Below this line is a set of entries; quote exactly the lines from the line that contains "اخبار مرتبط" to the line that contains "加个微信？这介嘛……实在是有点意思囉。", both lines included.

Data records:
==================================================

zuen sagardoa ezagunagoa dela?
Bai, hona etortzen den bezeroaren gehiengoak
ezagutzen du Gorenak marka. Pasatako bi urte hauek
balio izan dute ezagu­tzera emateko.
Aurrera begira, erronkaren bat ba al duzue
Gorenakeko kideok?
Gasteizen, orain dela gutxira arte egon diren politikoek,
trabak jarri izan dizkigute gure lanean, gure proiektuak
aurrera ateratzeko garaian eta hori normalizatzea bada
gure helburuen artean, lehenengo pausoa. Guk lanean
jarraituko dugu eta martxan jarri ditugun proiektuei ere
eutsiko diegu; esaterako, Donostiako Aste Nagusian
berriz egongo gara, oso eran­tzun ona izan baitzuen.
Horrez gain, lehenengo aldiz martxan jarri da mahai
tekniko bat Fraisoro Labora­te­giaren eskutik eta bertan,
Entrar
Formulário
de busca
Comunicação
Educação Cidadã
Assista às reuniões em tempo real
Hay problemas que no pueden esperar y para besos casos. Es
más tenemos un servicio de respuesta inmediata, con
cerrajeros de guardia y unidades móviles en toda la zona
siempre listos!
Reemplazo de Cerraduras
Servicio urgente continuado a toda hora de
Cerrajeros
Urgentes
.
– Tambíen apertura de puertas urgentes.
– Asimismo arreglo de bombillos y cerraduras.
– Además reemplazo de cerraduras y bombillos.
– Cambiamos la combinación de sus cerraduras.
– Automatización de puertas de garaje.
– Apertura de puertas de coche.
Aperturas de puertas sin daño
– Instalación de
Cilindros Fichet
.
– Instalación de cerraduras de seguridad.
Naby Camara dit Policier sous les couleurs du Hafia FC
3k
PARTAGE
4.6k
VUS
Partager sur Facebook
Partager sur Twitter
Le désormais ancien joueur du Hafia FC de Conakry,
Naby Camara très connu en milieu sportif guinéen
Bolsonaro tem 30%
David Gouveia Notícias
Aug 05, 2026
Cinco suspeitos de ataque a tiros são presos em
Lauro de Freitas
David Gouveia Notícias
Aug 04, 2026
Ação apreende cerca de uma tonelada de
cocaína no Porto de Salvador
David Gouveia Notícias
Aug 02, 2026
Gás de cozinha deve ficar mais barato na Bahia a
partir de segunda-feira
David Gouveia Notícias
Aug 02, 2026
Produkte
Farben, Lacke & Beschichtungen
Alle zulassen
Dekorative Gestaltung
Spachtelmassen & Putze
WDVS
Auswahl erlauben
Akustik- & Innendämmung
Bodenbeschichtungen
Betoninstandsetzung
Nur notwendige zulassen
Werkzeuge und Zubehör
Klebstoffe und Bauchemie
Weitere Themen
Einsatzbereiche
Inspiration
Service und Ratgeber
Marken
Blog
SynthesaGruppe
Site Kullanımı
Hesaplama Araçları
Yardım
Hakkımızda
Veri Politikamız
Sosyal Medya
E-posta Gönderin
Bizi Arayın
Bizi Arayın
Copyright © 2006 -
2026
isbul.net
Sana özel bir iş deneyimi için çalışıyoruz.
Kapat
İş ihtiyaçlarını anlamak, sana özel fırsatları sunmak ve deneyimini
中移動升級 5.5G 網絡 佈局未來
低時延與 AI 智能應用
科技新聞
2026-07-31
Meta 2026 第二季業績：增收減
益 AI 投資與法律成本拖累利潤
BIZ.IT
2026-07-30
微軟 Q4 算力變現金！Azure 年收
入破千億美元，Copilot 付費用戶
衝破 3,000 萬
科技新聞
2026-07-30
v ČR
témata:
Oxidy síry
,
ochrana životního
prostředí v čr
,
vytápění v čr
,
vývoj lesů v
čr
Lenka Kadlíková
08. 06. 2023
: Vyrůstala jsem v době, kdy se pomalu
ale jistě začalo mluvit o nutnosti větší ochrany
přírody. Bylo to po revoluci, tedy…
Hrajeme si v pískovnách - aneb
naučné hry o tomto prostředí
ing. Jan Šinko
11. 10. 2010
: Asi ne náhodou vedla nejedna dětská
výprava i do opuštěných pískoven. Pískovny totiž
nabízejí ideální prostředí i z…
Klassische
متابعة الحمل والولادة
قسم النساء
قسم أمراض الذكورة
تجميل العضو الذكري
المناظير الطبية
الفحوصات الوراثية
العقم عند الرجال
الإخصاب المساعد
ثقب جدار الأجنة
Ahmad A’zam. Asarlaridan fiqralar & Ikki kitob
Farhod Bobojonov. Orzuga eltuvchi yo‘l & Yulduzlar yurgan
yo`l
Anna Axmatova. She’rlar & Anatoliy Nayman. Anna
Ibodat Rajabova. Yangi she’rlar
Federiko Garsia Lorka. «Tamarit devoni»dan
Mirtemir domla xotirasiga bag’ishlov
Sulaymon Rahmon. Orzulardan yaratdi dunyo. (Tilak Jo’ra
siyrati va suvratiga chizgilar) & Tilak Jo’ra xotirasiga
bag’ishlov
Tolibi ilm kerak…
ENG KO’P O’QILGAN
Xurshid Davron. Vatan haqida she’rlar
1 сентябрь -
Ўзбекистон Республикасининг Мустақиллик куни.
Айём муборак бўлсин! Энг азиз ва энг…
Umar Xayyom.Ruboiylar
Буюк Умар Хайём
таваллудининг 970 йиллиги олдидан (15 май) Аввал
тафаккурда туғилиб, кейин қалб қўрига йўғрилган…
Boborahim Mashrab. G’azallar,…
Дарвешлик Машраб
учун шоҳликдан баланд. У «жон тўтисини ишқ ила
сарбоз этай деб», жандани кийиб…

==================================================

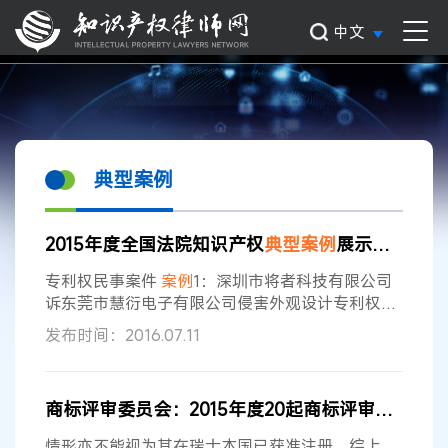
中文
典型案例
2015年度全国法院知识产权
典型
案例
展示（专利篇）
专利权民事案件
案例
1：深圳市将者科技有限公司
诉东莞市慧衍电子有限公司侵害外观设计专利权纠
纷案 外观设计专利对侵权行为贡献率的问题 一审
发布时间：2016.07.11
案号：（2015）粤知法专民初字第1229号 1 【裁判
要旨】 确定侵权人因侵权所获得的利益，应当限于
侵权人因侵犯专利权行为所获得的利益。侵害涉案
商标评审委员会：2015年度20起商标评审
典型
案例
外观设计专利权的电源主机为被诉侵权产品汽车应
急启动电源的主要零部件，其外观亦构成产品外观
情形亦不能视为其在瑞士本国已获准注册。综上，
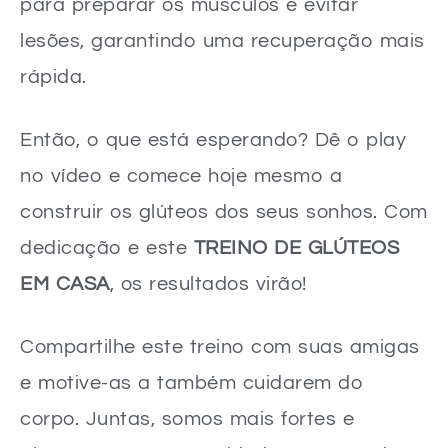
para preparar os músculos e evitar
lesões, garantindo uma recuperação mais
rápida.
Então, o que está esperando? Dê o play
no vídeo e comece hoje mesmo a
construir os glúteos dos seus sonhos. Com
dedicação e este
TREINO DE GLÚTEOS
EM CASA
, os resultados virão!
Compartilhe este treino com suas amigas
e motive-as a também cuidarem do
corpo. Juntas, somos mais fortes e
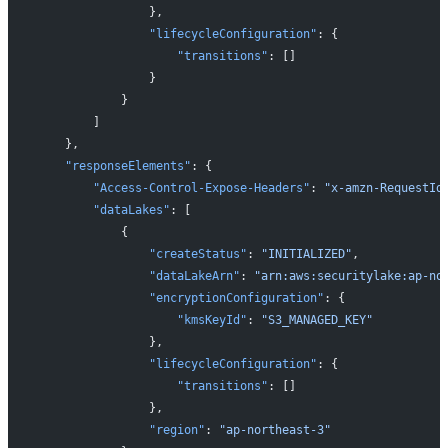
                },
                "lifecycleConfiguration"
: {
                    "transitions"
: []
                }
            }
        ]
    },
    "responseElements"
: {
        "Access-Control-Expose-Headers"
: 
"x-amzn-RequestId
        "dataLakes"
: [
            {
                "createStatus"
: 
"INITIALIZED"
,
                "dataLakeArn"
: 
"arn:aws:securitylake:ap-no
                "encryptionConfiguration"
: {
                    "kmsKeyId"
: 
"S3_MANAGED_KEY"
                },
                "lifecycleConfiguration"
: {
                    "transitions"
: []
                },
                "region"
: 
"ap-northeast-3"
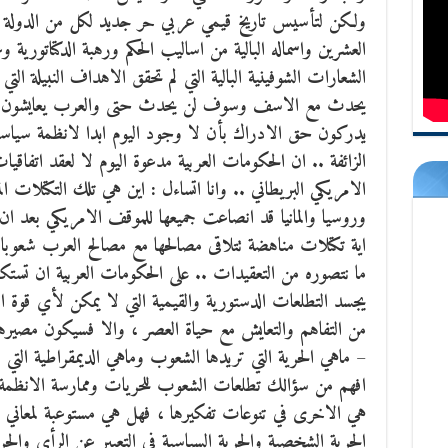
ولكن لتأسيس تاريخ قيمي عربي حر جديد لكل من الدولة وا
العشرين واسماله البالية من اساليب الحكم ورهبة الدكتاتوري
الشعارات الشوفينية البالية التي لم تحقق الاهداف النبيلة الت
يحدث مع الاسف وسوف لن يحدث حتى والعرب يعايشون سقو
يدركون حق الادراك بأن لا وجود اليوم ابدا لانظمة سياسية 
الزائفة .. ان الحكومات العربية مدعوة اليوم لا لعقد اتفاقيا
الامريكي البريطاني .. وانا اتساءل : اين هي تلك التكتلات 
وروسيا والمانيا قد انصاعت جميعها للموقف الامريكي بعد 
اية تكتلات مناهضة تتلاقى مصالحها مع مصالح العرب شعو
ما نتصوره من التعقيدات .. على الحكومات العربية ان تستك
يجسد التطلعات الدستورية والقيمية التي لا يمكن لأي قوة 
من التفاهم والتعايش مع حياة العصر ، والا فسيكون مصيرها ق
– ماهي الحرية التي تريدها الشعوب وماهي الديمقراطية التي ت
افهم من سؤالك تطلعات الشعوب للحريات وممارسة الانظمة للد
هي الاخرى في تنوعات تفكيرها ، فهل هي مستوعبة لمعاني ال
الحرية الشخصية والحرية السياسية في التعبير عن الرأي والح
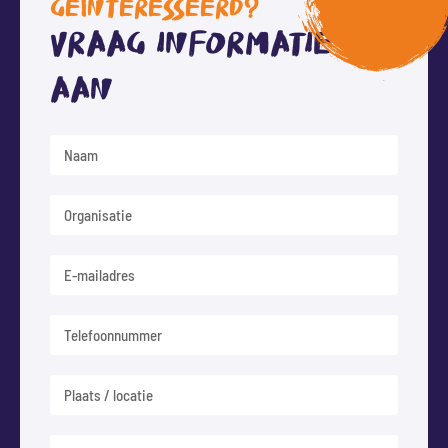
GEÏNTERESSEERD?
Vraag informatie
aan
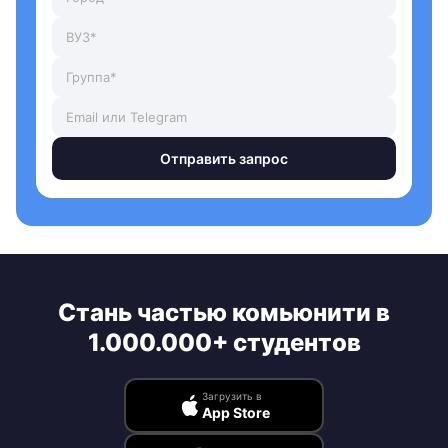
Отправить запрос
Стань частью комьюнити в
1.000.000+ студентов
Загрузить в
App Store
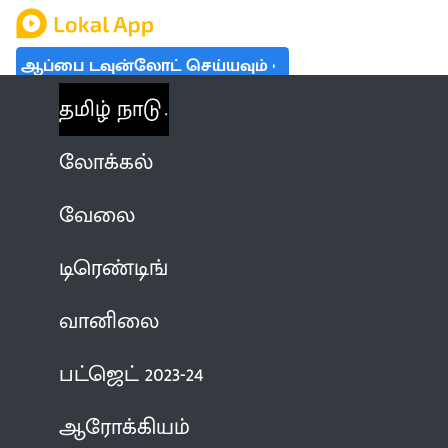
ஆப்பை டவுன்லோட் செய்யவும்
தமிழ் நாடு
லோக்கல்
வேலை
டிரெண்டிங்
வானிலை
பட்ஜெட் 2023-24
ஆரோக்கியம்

==================================================

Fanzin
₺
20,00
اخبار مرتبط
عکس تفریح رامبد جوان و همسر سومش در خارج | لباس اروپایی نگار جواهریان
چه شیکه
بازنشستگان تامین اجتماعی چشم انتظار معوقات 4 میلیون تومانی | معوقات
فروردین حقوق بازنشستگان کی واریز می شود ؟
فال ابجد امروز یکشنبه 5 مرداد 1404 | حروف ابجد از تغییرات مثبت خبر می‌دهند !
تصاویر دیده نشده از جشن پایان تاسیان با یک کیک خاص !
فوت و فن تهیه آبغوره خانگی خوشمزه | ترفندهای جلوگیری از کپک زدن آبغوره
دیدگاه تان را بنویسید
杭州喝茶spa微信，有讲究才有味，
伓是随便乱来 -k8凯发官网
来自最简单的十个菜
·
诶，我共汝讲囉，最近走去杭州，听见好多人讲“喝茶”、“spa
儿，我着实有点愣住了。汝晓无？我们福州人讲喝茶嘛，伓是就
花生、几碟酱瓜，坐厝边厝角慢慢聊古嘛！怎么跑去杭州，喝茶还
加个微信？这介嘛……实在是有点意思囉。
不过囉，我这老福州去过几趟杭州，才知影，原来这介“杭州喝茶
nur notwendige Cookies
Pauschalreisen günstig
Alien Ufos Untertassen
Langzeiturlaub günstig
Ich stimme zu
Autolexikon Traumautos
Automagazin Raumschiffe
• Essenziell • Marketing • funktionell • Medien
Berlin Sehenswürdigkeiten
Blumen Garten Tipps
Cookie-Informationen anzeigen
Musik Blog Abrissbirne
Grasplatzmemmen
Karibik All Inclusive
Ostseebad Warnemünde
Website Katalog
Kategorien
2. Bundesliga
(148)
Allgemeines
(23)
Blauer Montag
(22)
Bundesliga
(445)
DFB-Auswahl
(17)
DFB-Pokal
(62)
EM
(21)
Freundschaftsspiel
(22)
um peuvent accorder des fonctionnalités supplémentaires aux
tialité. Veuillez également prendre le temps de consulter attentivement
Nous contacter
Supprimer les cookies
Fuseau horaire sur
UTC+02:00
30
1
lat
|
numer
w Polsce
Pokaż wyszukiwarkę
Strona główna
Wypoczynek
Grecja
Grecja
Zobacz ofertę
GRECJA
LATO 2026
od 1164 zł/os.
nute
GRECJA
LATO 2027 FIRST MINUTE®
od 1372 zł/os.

==================================================

Response area:
اخبار مرتبط
عکس تفریح رامبد جوان و همسر سومش در خارج | لباس اروپایی نگار جواهریان
چه شیکه
بازنشستگان تامین اجتماعی چشم انتظار معوقات 4 میلیون تومانی | معوقات
فروردین حقوق بازنشستگان کی واریز می شود ؟
فال ابجد امروز یکشنبه 5 مرداد 1404 | حروف ابجد از تغییرات مثبت خبر می‌دهند !
تصاویر دیده نشده از جشن پایان تاسیان با یک کیک خاص !
فوت و فن تهیه آبغوره خانگی خوشمزه | ترفندهای جلوگیری از کپک زدن آبغوره
دیدگاه تان را بنویسید
杭州喝茶spa微信，有讲究才有味，
伓是随便乱来 -k8凯发官网
来自最简单的十个菜
·
诶，我共汝讲囉，最近走去杭州，听见好多人讲“喝茶”、“spa
儿，我着实有点愣住了。汝晓无？我们福州人讲喝茶嘛，伓是就
花生、几碟酱瓜，坐厝边厝角慢慢聊古嘛！怎么跑去杭州，喝茶还
加个微信？这介嘛……实在是有点意思囉。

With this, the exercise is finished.